Task instructions: Where a line of the data below has the string "cartão", copy that line.

Given records:
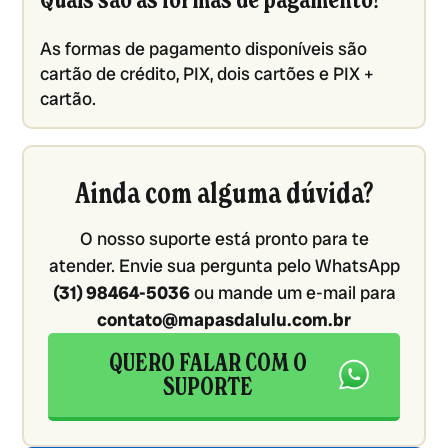
Quais são as formas de pagamento?
As formas de pagamento disponíveis são
cartão de crédito, PIX, dois cartões e PIX +
cartão.
Ainda com alguma dúvida?
O nosso suporte está pronto para te
atender. Envie sua pergunta pelo WhatsApp
(31) 98464-5036
ou mande um e-mail para
contato@mapasdalulu.com.br
QUERO FALAR COM O
SUPORTE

Task result:
cartão de crédito, PIX, dois cartões e PIX +
cartão.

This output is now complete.